The framework unifies various datasets, forming the largest vehicle trajectory prediction dataset available. It also includes multiple state-of-the-art prediction models and various evaluation strategies, making it suitable for trajectory prediction experimentation. The framework enables the study of diverse research questions, including the generalization of trajectory prediction models across different domains and the impact of data size on prediction performance.

 

Data scaling results

Our model is top ranked in nuScenes leaderboard (01.04.2024)

Abstract: 

Vehicle trajectory prediction has increasingly relied on datadriven solutions, but their ability to scale to different data domains and the impact of larger dataset sizes on their generalization remain underexplored. While these questions can be studied by employing multiple datasets, it is challenging due to several discrepancies, e.g., in data formats, map resolution, and semantic annotation types.
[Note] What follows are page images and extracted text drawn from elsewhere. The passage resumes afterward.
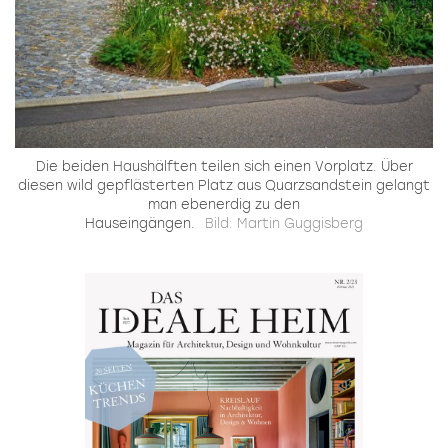
Die beiden Haushälften teilen sich einen Vorplatz. Über
diesen wild gepflästerten Platz aus Quarzsandstein gelangt
man ebenerdig zu den
Hauseingängen.
Bild: Martin Guggisberg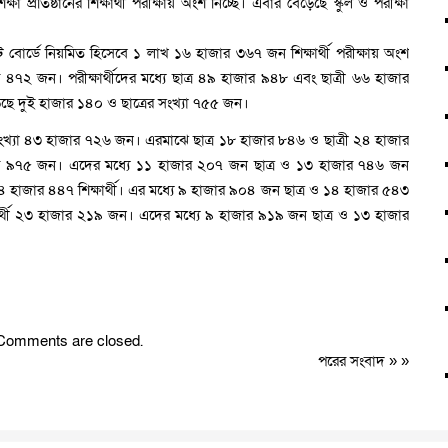
ষা প্রতিষ্ঠানের শিক্ষার্থী পরীক্ষায় অংশ নিচ্ছে। এবার বেড়েছে স্কুল ও পরীক্ষা
েট বোর্ডে নিয়মিত হিসেবে ১ লাখ ১৬ হাজার ৩৬৭ জন শিক্ষার্থী পরীক্ষায় অংশ
 ৪৭২ জন। পরীক্ষার্থীদের মধ্যে ছাত্র ৪৯ হাজার ৯৪৮ এবং ছাত্রী ৬৬ হাজার
েছে দুই হাজার ১৪০ ও ছাত্রের সংখ্যা ৭৫৫ জন।
সংখ্যা ৪৩ হাজার ৭২৬ জন। এরমাঝে ছাত্র ১৮ হাজার ৮৪৬ ও ছাত্রী ২৪ হাজার
জার ৯৭৫ জন। এদের মধ্যে ১১ হাজার ২০৭ জন ছাত্র ও ১৩ হাজার ৭৪৬ জন
৪ হাজার ৪৪৭ শিক্ষার্থী। এর মধ্যে ৯ হাজার ৯০৪ জন ছাত্র ও ১৪ হাজার ৫৪৩
ার্থী ২৩ হাজার ২১৯ জন। এদের মধ্যে ৯ হাজার ৯১৯ জন ছাত্র ও ১৩ হাজার
Comments are closed.
পরের সংবাদ
» »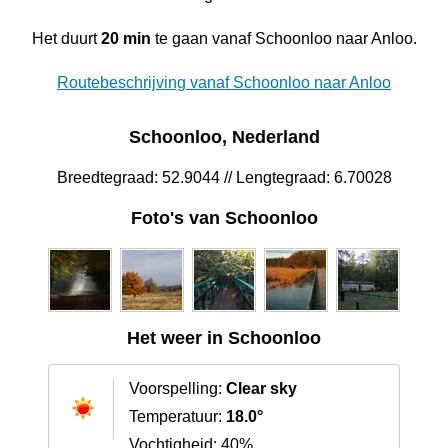
Het duurt
20 min
te gaan vanaf Schoonloo naar Anloo.
Routebeschrijving vanaf Schoonloo naar Anloo
Schoonloo, Nederland
Breedtegraad: 52.9044 // Lengtegraad: 6.70028
Foto's van Schoonloo
Het weer in Schoonloo
Voorspelling:
Clear sky
Temperatuur:
18.0°
Vochtigheid: 40%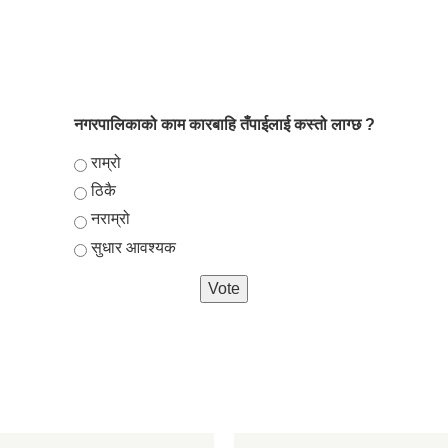
नगरपालिकाको काम कारबाहि तँपाईलाई कस्तो लाग्छ ?
Choices
राम्रो
ठिकै
नराम्रो
सुधार आवश्यक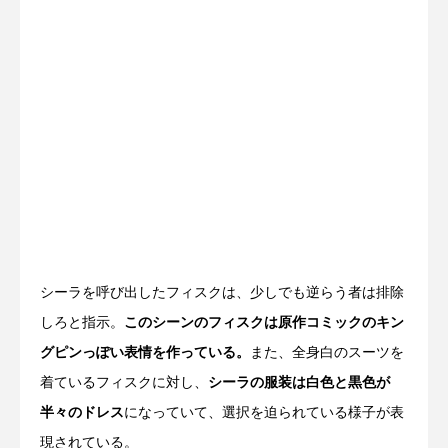
シーラを呼び出したフィスクは、少しでも逆らう者は排除
しろと指示。
このシーンのフィスクは原作コミックのキン
グピンっぽい表情を作っている。
また、全身白のスーツを
着ているフィスクに対し、
シーラの服装は白色と黒色が
半々のドレス
になっていて、選択を迫られている様子が表
現されている。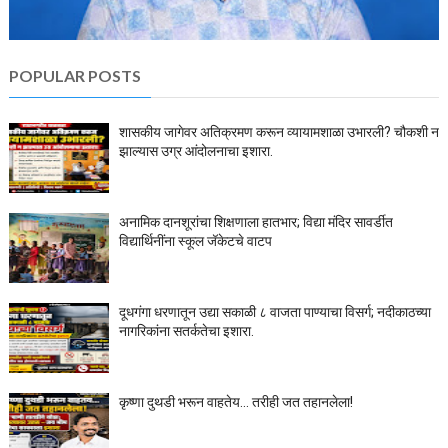
POPULAR POSTS
शासकीय जागेवर अतिक्रमण करून व्यायामशाळा उभारली? चौकशी न
झाल्यास उग्र आंदोलनाचा इशारा.
अनामिक दानशूरांचा शिक्षणाला हातभार; विद्या मंदिर सावर्डीत
विद्यार्थिनींना स्कूल जॅकेटचे वाटप
दूधगंगा धरणातून उद्या सकाळी ८ वाजता पाण्याचा विसर्ग; नदीकाठच्या
नागरिकांना सतर्कतेचा इशारा.
कृष्णा दुथडी भरून वाहतेय... तरीही जत तहानलेला!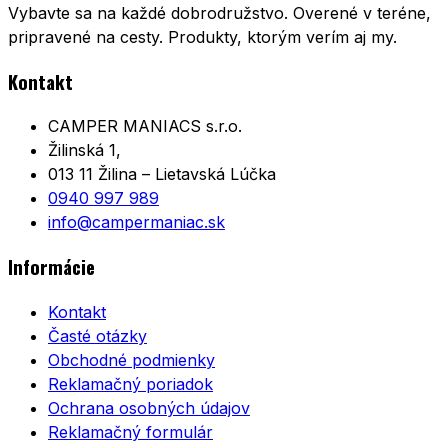
Vybavte sa na každé dobrodružstvo. Overené v teréne,
pripravené na cesty. Produkty, ktorým verím aj my.
Kontakt
CAMPER MANIACS s.r.o.
Žilinská 1,
013 11 Žilina – Lietavská Lúčka
0940 997 989
info@campermaniac.sk
Informácie
Kontakt
Časté otázky
Obchodné podmienky
Reklamačný poriadok
Ochrana osobných údajov
Reklamačný formulár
To address these challenges, we introduce UniTraj, a comprehensive framework that unifies various datasets, models, and evaluation criteria, presenting new opportunities for the vehicle trajectory prediction field. In particular, using UniTraj, we conduct extensive experiments and find that model performance significantly drops when transferred to other datasets. However, enlarging data size and diversity can substantially improve performance, leading to a new state-of-the-art result for the nuScenes dataset. We provide insights into dataset characteristics to explain these findings.